Most people do not want artificial intelligence. They want faster answers, clearer information and less administrative work. AI succeeds when it helps achieve those goals without requiring users to understand the technology behind it.

The automatic gearbox transformed driving not because people became fascinated by gears, but because they no longer needed to think about them. AI is likely to follow a similar path. As the technology matures, it will become less visible, not more.

The future of AI is unlikely to be defined by machines replacing people. It will be defined by systems that quietly help people work more effectively by transforming complex, unstructured information into something useful.

At Threads, that is where we believe the greatest opportunities lie.

FAQ

What is the most practical use of AI in business?

One of the most practical uses of AI in business is helping people make sense of large amounts of information. AI can analyse emails, documents, phone call transcripts and other business communications to identify key themes, summarise content and make information easier to find and use.

How does AI turn unstructured information into useful insights?

AI uses technologies such as Natural Language Processing (NLP) to analyse text, speech and other forms of communication. It can identify patterns, extract important details and present information in a structured format, helping businesses save time and make better decisions.

Is AI call transcription useful for businesses?

Yes. AI call transcription converts phone conversations into searchable text, making it easier to review discussions, share information with colleagues and locate important details without listening back to entire recordings. It can also support compliance, record-keeping and knowledge sharing.

Can AI help businesses manage large volumes of emails and communications?

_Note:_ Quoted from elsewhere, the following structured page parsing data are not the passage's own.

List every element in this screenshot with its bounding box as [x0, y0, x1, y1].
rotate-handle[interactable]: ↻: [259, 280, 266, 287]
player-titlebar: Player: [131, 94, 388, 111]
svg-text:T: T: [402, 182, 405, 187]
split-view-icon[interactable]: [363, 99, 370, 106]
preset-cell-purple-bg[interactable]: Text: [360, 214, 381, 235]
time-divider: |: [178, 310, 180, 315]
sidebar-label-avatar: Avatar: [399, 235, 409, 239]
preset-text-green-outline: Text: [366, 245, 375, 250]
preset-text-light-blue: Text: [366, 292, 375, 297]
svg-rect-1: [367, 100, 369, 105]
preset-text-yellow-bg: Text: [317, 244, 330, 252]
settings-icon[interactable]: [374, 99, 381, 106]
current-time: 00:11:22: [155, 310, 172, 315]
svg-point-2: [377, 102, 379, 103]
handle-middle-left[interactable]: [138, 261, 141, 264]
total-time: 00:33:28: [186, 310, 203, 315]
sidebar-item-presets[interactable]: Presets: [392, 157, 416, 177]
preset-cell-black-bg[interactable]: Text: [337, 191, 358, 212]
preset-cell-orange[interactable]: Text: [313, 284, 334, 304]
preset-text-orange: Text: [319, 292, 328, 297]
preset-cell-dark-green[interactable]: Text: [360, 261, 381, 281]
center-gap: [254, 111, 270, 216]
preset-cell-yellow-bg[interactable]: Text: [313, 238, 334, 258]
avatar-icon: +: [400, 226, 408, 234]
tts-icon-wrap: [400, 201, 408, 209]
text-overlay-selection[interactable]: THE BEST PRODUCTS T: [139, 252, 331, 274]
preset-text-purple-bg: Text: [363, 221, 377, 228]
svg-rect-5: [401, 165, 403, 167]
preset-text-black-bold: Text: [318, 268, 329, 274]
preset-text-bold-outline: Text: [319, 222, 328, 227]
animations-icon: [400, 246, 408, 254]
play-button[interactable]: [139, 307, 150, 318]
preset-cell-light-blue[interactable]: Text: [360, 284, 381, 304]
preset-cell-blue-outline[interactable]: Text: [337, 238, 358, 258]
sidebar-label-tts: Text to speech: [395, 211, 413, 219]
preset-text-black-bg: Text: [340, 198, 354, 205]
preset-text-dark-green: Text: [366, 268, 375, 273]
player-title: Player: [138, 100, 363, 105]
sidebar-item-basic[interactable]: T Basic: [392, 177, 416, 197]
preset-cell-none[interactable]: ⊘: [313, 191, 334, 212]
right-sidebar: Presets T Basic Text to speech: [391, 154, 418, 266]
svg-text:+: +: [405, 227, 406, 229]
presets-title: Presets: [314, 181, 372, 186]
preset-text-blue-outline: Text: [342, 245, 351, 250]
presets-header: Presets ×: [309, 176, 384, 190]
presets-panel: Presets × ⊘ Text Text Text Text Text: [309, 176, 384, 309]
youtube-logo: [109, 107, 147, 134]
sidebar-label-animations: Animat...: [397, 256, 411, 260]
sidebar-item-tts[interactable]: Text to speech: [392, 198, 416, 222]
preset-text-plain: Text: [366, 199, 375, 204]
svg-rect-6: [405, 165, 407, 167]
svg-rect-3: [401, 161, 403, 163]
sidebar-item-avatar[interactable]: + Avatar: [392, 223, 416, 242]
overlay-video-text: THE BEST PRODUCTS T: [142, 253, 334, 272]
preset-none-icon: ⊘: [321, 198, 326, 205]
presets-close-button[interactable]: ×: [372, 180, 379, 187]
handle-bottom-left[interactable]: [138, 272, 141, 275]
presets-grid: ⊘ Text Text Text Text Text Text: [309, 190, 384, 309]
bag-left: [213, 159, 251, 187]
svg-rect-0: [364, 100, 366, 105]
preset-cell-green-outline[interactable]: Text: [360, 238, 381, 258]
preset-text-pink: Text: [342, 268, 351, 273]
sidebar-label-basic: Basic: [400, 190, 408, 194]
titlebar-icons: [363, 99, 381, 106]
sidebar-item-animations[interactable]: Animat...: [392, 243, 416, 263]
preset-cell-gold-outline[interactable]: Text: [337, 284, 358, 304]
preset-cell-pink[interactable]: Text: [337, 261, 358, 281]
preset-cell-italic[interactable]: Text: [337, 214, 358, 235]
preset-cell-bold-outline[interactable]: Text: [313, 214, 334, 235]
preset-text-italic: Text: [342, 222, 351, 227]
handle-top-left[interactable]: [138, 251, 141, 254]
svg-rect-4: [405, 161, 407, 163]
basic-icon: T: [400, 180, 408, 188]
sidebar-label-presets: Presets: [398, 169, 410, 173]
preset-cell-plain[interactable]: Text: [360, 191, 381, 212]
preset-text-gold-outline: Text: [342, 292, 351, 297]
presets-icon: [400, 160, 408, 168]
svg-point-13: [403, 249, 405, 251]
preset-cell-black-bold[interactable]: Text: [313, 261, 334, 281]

AI can help businesses organise and search communications more effectively. By analysing emails, call transcripts and other messages, AI can surface important information, create summaries and reduce the time employees spend searching for answers across different systems.

Will AI replace people in the workplace?

In most cases, AI is more likely to support people than replace them. Many of today’s most valuable AI applications focus on reducing repetitive tasks, improving access to information and helping employees work more efficiently, rather than replacing human expertise and decision-making.